:: PROBLEM STATEMENT ::
Search the material below for the string "Ankara" and list each line that holds it.

START DATASET CONTENT

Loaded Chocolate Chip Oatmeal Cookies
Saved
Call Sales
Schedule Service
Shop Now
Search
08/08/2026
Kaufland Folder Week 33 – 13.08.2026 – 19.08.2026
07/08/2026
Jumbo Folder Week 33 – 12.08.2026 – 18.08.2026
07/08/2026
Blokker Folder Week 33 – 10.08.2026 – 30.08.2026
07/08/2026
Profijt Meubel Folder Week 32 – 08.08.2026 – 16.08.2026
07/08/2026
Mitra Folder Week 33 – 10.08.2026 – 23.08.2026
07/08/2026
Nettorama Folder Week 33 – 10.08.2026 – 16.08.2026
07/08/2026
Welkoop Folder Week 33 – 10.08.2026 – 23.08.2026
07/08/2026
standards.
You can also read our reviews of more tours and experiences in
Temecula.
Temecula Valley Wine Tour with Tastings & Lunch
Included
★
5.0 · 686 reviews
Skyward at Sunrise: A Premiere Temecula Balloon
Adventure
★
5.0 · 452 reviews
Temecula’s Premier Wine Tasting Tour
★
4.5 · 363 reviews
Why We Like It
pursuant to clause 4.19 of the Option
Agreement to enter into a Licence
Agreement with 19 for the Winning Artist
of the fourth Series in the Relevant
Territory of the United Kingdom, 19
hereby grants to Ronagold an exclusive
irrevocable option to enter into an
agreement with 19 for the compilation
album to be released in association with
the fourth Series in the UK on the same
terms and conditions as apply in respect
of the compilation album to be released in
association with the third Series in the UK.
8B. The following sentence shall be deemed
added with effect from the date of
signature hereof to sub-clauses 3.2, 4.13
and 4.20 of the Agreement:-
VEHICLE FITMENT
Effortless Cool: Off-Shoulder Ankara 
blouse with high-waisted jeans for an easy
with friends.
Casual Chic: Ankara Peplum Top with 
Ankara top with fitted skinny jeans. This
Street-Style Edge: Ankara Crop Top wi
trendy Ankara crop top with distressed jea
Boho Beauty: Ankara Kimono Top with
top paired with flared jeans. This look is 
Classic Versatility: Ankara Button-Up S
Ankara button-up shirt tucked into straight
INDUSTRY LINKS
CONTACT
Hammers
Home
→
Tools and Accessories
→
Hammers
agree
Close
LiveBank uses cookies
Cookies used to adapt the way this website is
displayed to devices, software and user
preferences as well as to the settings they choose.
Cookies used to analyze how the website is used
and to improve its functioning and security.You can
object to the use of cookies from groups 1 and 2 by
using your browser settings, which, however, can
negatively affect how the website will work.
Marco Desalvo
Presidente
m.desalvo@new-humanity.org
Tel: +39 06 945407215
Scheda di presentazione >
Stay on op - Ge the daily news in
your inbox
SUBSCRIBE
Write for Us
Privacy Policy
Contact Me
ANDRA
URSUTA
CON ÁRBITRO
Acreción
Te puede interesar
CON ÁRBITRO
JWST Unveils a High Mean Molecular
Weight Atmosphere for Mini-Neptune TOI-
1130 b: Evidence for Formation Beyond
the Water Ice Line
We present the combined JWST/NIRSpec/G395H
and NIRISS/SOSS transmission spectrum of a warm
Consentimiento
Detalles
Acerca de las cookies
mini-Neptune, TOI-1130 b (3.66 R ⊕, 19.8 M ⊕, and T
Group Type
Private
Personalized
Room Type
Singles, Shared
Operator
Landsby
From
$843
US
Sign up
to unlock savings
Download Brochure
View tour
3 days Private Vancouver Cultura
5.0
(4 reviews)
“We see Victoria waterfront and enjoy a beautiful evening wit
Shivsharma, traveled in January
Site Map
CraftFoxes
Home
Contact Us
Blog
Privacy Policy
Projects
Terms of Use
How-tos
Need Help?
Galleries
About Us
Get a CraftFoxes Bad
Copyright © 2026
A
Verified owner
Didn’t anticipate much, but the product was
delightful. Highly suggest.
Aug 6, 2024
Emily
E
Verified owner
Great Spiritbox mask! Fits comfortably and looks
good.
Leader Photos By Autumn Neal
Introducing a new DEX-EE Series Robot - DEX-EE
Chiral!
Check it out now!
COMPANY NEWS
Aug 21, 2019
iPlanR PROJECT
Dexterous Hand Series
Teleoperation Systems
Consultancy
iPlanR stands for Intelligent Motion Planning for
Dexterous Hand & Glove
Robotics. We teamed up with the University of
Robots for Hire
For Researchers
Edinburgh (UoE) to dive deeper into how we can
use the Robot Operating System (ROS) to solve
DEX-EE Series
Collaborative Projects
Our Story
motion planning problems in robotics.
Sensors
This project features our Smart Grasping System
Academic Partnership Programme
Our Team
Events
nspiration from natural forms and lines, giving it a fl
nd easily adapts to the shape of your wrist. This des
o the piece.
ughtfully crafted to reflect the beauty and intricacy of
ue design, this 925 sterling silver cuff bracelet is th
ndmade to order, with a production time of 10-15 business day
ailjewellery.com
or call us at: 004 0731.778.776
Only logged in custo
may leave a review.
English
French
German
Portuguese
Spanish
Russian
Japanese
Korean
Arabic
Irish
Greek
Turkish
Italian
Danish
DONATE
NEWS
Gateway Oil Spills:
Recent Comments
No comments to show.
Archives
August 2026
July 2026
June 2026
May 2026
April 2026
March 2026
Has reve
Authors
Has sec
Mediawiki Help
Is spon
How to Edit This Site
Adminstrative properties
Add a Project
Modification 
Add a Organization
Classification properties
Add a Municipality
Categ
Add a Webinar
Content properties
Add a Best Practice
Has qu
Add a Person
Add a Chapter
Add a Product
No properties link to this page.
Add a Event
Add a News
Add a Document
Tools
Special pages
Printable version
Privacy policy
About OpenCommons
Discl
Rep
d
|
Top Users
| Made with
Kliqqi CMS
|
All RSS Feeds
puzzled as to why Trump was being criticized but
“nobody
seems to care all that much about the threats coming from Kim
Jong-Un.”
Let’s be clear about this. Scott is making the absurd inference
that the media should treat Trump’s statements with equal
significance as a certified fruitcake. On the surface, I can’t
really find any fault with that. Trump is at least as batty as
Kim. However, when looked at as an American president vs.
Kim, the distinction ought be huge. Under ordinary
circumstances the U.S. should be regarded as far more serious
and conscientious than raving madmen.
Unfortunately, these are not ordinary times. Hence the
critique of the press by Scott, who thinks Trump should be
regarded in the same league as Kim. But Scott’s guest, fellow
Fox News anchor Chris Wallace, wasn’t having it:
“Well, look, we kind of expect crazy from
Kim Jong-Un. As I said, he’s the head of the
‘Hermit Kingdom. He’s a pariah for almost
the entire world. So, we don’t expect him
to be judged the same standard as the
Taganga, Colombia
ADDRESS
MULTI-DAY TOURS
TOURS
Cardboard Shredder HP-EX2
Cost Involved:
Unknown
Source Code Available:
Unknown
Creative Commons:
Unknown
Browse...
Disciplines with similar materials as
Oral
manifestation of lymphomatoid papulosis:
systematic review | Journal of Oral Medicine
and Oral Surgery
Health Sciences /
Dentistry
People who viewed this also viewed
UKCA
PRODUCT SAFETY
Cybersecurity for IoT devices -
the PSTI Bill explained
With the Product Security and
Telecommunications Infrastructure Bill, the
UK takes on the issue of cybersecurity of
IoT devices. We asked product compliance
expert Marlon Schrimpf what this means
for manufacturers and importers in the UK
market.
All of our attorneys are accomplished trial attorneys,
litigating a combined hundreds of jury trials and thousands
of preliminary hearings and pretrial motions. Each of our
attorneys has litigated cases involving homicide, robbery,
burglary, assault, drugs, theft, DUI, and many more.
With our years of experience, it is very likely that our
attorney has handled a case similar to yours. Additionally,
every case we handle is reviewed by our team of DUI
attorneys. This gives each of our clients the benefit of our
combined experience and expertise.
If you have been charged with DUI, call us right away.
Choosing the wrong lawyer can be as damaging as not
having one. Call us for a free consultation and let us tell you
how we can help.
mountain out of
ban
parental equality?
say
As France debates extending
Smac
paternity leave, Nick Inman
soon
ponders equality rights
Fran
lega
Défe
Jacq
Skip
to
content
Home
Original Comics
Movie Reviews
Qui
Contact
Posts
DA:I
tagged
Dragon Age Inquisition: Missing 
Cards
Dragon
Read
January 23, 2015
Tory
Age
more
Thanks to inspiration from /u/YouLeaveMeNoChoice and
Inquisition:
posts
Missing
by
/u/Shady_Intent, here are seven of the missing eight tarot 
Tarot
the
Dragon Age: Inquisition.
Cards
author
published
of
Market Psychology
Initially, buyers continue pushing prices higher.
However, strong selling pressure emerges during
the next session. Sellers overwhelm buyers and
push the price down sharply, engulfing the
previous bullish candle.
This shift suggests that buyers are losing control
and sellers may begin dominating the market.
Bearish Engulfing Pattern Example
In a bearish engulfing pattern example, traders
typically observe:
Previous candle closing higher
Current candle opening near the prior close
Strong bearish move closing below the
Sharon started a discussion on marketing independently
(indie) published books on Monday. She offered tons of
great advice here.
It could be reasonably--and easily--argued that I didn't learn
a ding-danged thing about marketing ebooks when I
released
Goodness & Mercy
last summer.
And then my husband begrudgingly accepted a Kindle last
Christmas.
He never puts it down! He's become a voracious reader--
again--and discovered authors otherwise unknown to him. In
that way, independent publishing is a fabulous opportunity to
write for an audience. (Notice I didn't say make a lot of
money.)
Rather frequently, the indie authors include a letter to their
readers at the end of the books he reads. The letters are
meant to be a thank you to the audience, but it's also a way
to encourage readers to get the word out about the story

END DATASET CONTENT

:: FINAL ANSWER ::
Effortless Cool: Off-Shoulder Ankara 
Casual Chic: Ankara Peplum Top with 
Ankara top with fitted skinny jeans. This
Street-Style Edge: Ankara Crop Top wi
trendy Ankara crop top with distressed jea
Boho Beauty: Ankara Kimono Top with
Classic Versatility: Ankara Button-Up S
Ankara button-up shirt tucked into straight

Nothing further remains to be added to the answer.